A suggested agenda is provided for the weekly CAB meetings, along with a list of Who/What/When/How/What If questions to help focus the team, such as Who will be affected? What assets are involved? When will the benefits be realized? How is success determined? and What will the worst case service outage be? Next are some Do’s and Don’ts that the ITPI studies collected, including obvious items like, “Do track the outcomes of all changes (change withdrawn, aborted, completed successfully),” and the less obvious, “Don’t sent mixed messages such as ‘just do it’ or ‘we did it that way last time’.”
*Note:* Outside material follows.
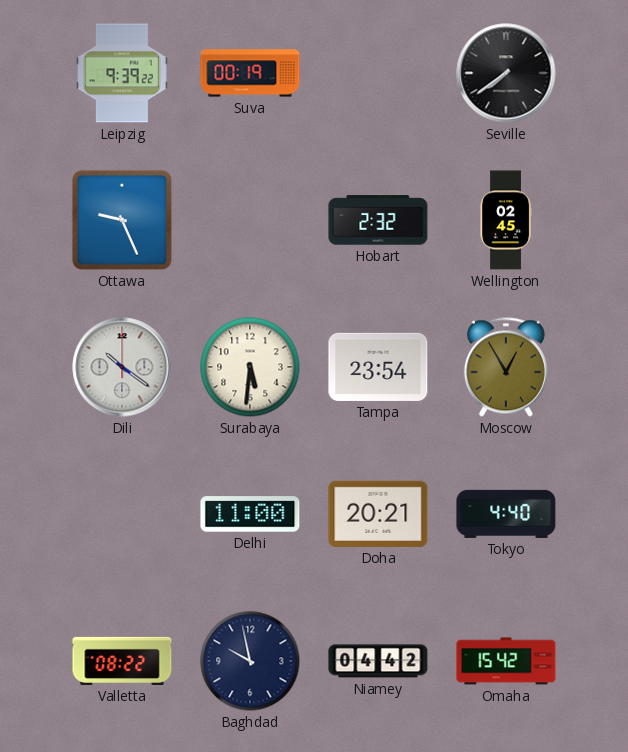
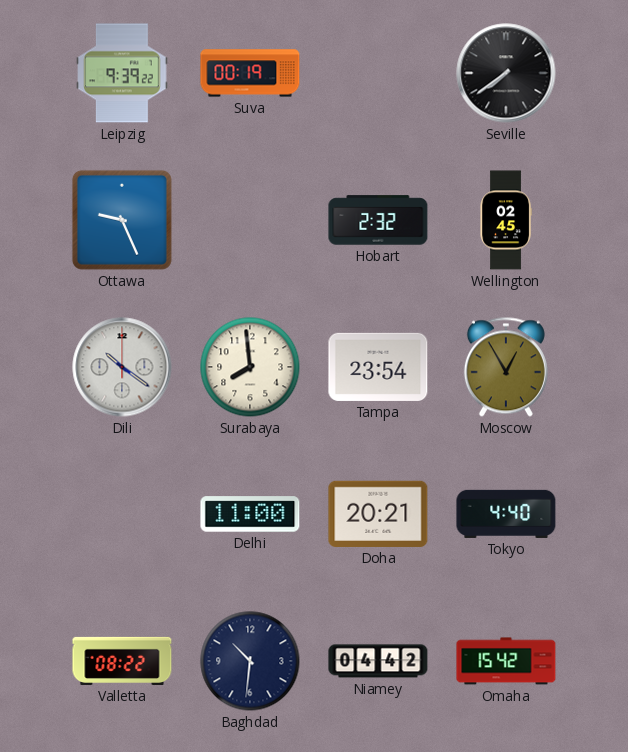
Surabaya: 5:31 -> 7:59
Baghdad: 9:58 -> 10:31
The changes we see will progress across a spectrum that Visible Ops describes. The spectrum has 7 gradiants, from Oblivious to Change to Managing Change. Visible Ops then describes some top reasons that such initiatives fail, including the common refrains such as, “We won’t be able to do anything anymore!” and helpful responses to the claims.
Summary
Each chapter ends with a section titled What You Have Built And What You Will Likely Hear. We have stopped inflicting wounds on ourselves, significantly lowered the amount of unplanned work, and integrated change processes with troubleshooting. Putting an electric fence around change control ensures that change is monitored and successful, driving down MTTR and increasing the throughput of the organization. What You Will Likely Hear is provided through a series of quotes from managers, consultants, and executives who have participated in Visible Ops implementations. The last page also includes some tips on preparing for audits. As mentioned in the review, Visible Ops prepares us to have a healthy relationship with auditing teams and does so through these prescriptive steps.